Drew Estate Fire Cured

Kentucky Fire Cured : des cigares séchés au feu de bois !

Par supercigare,
le 20 septembre 2017

Drew Estate tenterait-il de relancer la mode des cigares aromatisés ? Ce procédé naturel qui inclut un séchage des feuilles au feu de bois donnerait aux vitoles des arômes particulièrement séduisants de tourbe et de fumé. Découverte et secret de fabrication

 Par Helie Valat

Il y a deux ans, lors de notre première rencontre avec Jonathan Drew, le fondateur de la marque Drew Estate nous invitait déjà à déguster ses cigares au goût tourbé : « Puis-je vous suggérer d’essayer également les Kentucky Fire Cured ? Ils sont tellement bons ! J’insiste : tellement bons… Fumés, tourbés… Ces cigares sont un don du ciel » .

Des feuilles oubliées dans la cuisine

Le séchage du tabac par le feu a été découvert accidentellement il y a deux cents ans au Kentucky par un pionnier qui avait oublié des feuilles fraîchement coupées dans une pièce située au-dessus de sa cuisine. Lorsqu’ils ont pris conscience du potentiel du goût fumé et tourbé que procurait un tel séchage, les fermiers du Kentucky et de Virginie en ont fait une spécialité pour leurs tabacs à pipes, à priser et à chiquer. Et c’est lors d’une visite en République dominicaine, dans les entrepôts de tabacs d’Universal Leaf, que Jonathan Drew a eu l’idée d’appliquer ce processus à l’univers des cigares premium.

Echange de capes

« Je m’en souviens comme si c’était hier, raconte-t-il. Fritz Bossert, Steve Saka [respectivement PDG d’Universal Leaf et ancien président – CEO – de Drew Estate, parti en juillet 2013, ndlr] et moi-même fumions des Liga Privada T52 dans l’espace réservé à la fermentation des feuilles quand je remarquai un pilón de tabac “Kentucky Fire Cured”. Nous avons alors ôté la cape de nos T52 pour la remplacer par une fine feuille de KFC : les arômes étaient formidables ! »

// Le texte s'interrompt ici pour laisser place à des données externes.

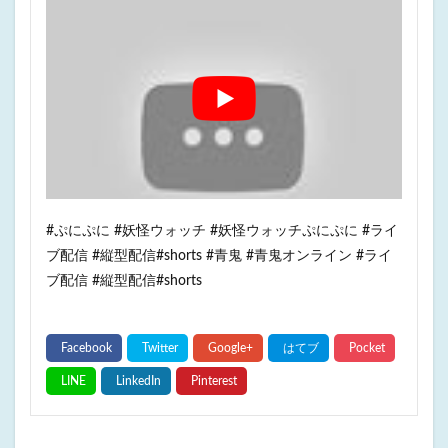
#ぷにぷに #妖怪ウォッチ #妖怪ウォッチぷにぷに #ライ
ブ配信 #縦型配信#shorts #青鬼 #青鬼オンライン #ライ
ブ配信 #縦型配信#shorts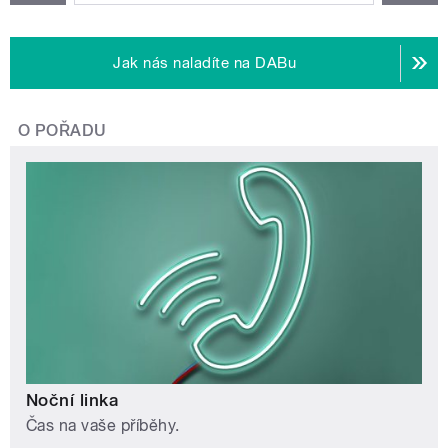
Jak nás naladíte na DABu
O POŘADU
Noční linka
Čas na vaše příběhy.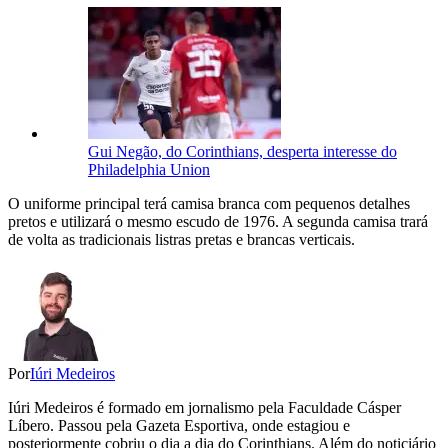
Gui Negão, do Corinthians, desperta interesse do
Philadelphia Union
O uniforme principal terá camisa branca com pequenos detalhes
pretos e utilizará o mesmo escudo de 1976. A segunda camisa trará
de volta as tradicionais listras pretas e brancas verticais.
Por
Iúri Medeiros
Iúri Medeiros é formado em jornalismo pela Faculdade Cásper
Líbero. Passou pela Gazeta Esportiva, onde estagiou e
posteriormente cobriu o dia a dia do Corinthians. Além do noticiário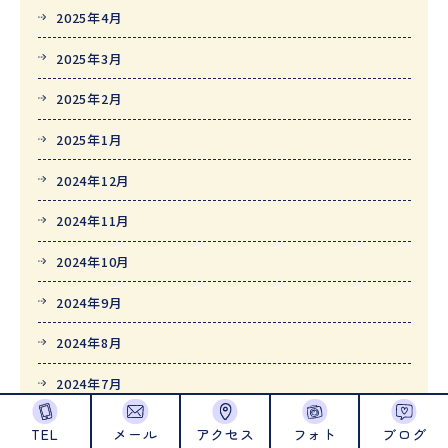
2025年4月
2025年3月
2025年2月
2025年1月
2024年12月
2024年11月
2024年10月
2024年9月
2024年8月
2024年7月
2024年6月
TEL
メール
アクセス
フォト
ブログ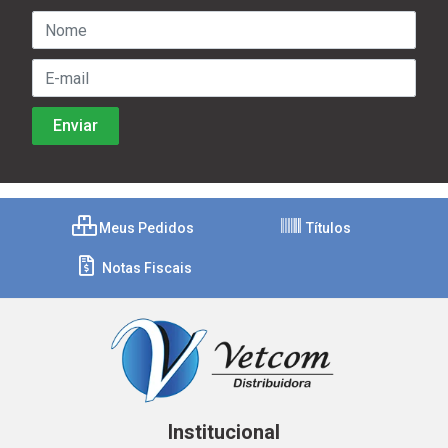
Meus Pedidos
Títulos
Notas Fiscais
Institucional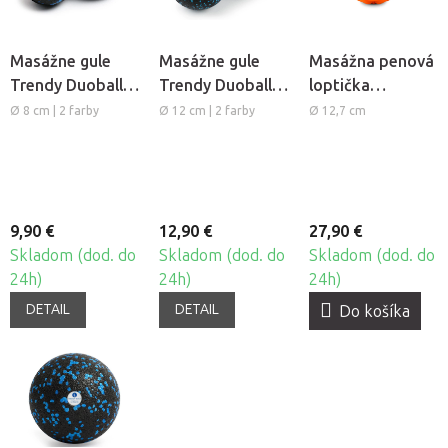
Masážne gule
Masážne gule
Masážna penová
Trendy Duoball
Trendy Duoball
loptička
Dupla
Dupla XL
TriggerPoint
Ø 8 cm | 2 farby
Ø 12 cm | 2 farby
Ø 12,7 cm
GRID Ball
9,90 €
12,90 €
27,90 €
Skladom (dod. do
Skladom (dod. do
Skladom (dod. do
24h)
24h)
24h)
DETAIL
DETAIL
Do košíka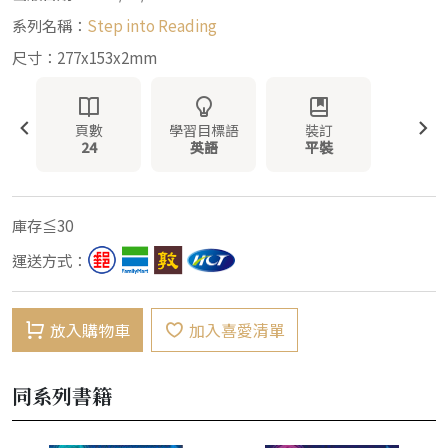
系列名稱：
Step into Reading
尺寸：277x153x2mm
頁數
學習目標語
裝訂
24
英語
平裝
庫存≦30
運送方式：
放入購物車
加入喜愛清單
同系列書籍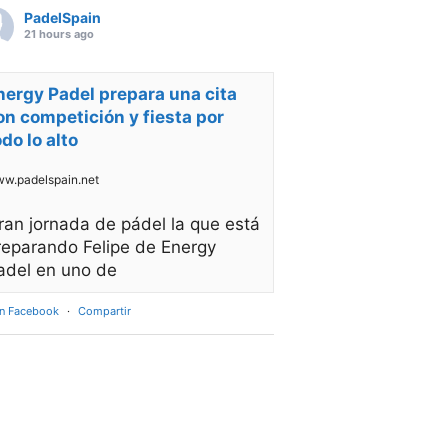
PadelSpain
21 hours ago
nergy Padel prepara una cita
on competición y fiesta por
odo lo alto
w.padelspain.net
ran jornada de pádel la que está
reparando Felipe de Energy
adel en uno de
en Facebook
·
Compartir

Après deux ans passés à régler les problèmes de combustion et à équilibrer la liga de ces vitoles particulières, le processus de fabrication était lancé. Sous une cape mexicaine et une sous-cape nicaraguayenne, la tripe est constituée de feuilles du Nicaragua et – innovation – de feuilles américaines de Virginie et du Kentucky séchées au feu.

Séchage à feu doux…

Le séchage de ces feuilles américaines nécessite des infrastructures spécifiques avec des séchoirs construits en métal. Les responsables du fumage, munis de masques, surveillent la combustion lente, s’étalant sur plusieurs jours, et veillent à laisser les foyers s’éteindre naturellement.

Nicholas Melillo, qui a supervisé la combustion et le tirage des nouveaux cigares, détaille l’opération : « Un premier séchage-fumage est réalisé à feu doux entre 35 et 45 °C. Puis, dès que les feuilles commencent à prendre une couleur brun foncé, nous montons la température aux alentours des 50 °C, afin d’obscurcir encore et de fumer complètement toutes les nervures des feuilles. Une fois la nervure séchée, nous réduisons la température et augmentons le volume de fumée avec de la sciure pour traiter les feuilles. » Lorsque du petit bois – chêne, noyer, érable – brûle sous les feuilles de tabac, celui-ci sèche en se chargeant des arômes dégagés par la combustion et incorpore les caractéristiques des essences utilisées. D’où ces arômes fumés qui, selon Nicolas Melillo, ne sont pas sans rappeler le whisky écossais. « Quand vous humez la fumée d’un KFC, vous ne pouvez pas vous tromper ! » ajoute-t-il. Le tabac obtenu est ensuite fermenté dans la manufacture Joya de Nicaragua, à Estelí. L’objectif affiché par Drew Estate est de produire 227 tonnes de ce tabac « fumé » chaque année.

Bien qu’il connaisse le peu d’appétence des aficionados européens pour les cigares aromatisés, Jonathan Drew mise sur le goût unique de ces nouvelles vitoles, dont il est sûr qu’elles séduiront les amateurs de whisky. Au risque de dérouter les aficionados, le rude boy gringo d’Estelí qui inventa il y a dix ans les cigares « infusés » Acid, continue à aimer les paris… « L’arôme des KFC évoque des nuances d’érable, de chêne ou de bois torréfié : on ne peut qu’adorer ! » exulte-t-il.